Existen más desigualdades, naturalmente. Escocia fue un Estado independiente hasta hace poco más de tres siglos, cuando firmó el acta de unión que dio origen al Reino de Gran Bretaña. Cataluña no goza de esos títulos históricos, aunque a cambio cuente con la más contemporánea ayuda de la estadística. Un 54,7 % de los ciudadanos del viejo Condado de Barcelona votarían a favor de la independencia catalana si se les preguntase sobre sus deseos de permanecer o no en el Estado al que pertenecen, de acuerdo con los sondeos.

Por el contrario, son tan solo un 30 % los escoceses que, a día de hoy, votarían a favor de la separación de su país, si hemos de creer a la última encuesta recién difundida. Curiosamente, es mayor el porcentaje de ingleses partidarios de la independencia de Escocia que el de las gentes de falda y clan dispuestas a apoyar esa segregación.

Tanto en uno como en otro caso estamos hablando de meras encuestas, naturalmente; pero tampoco hay por qué desdeñar su validez. Más que los avatares de la Historia, lo que de verdad importa son los asuntos del presente, a los que tan poca importancia concede el presidente Rajoy cuando afirma que Escocia y Cataluña son dos cuestiones distintas y, desde luego, distantes. Alega Rajoy como principal argumento que España es la nación más antigua de Europa: y ahí se le descubre su condición de registrador de la propiedad que cifra en trienios y quinquenios los derechos de un funcionario -o de un Estado- a consolidar la plaza. Efectivamente, la veteranía era un grado en la mili; pero ni el servicio militar ni el patriotismo son ya obligatorios.

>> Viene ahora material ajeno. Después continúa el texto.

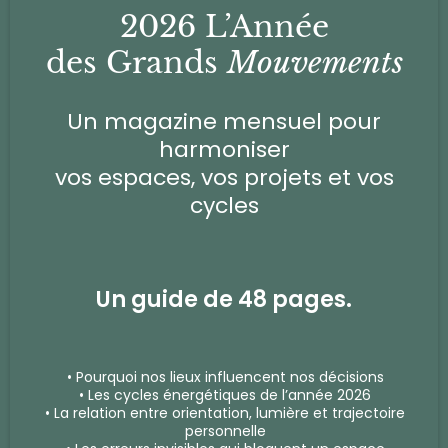
2026 L’Année
des Grands
Mouvements
Un magazine mensuel pour
harmoniser
vos espaces, vos projets et vos
cycles
Un guide de 48 pages.
• Pourquoi nos lieux influencent nos décisions
• Les cycles énergétiques de l’année 2026
• La relation entre orientation, lumière et trajectoire
personnelle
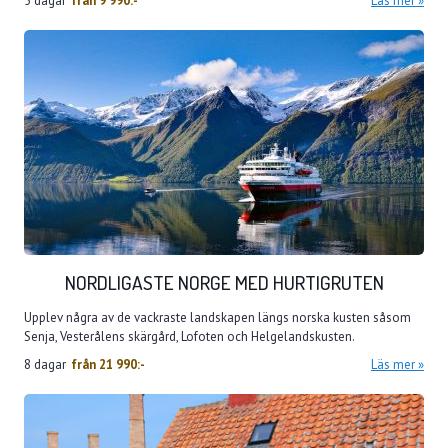
5 dagar
från
9 990:-
Läs mer
NORDLIGASTE NORGE MED HURTIGRUTEN
Upplev några av de vackraste landskapen längs norska kusten såsom
Senja, Vesterålens skärgård, Lofoten och Helgelandskusten.
8 dagar
från
21 990:-
Läs mer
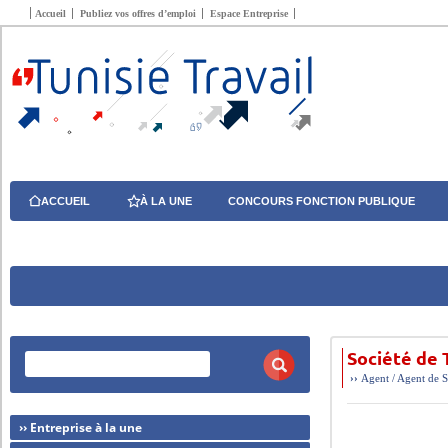
Accueil
Publiez vos offres d’emploi
Espace Entreprise
ACCUEIL
À LA UNE
CONCOURS FONCTION PUBLIQUE
Société de 
››
Agent / Agent de S
›› Entreprise à la une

Bien lo saben los escoceses que, a pesar de su dilatada historia de soberanía, prefieren fundar en la actualidad sus demandas de independencia.

Como a menudo ocurre con los asuntos patrióticos, fue una superproducción cinematográfica americana dirigida y protagonizada por el australiano Mel Gibson la que hace cosa de quince años levantó el hasta entonces desfallecido espíritu nacionalista de Escocia.

Casualidad o no, los escoceses lograron la «devolución» de su Parlamento y un estatus de autonomía tan solo cuatro años después del estreno de «Braveheart», el filme que ensalzaba las hazañas de William Wallace, héroe de la lucha contra los ingleses allá por el lejano siglo XIV. A ese empuje de Hollywood hay que sumar, desde luego, el descubrimiento de pozos de petróleo en el mar próximo a las costas de Escocia, que tanto contribuyó a despertar las apetencias de soberanía de la población.

Aun así, la combinación de petróleo y heroísmo cinematográfico solo ha conseguido seducir a un tercio de los votantes de Escocia, en chocante comparación con el 54 % de los catalanes que, según las encuestas, se inclinarían por la independencia de su territorio. Quizá no le falten motivos a Rajoy para afirmar que uno y otro caso son del todo distintos.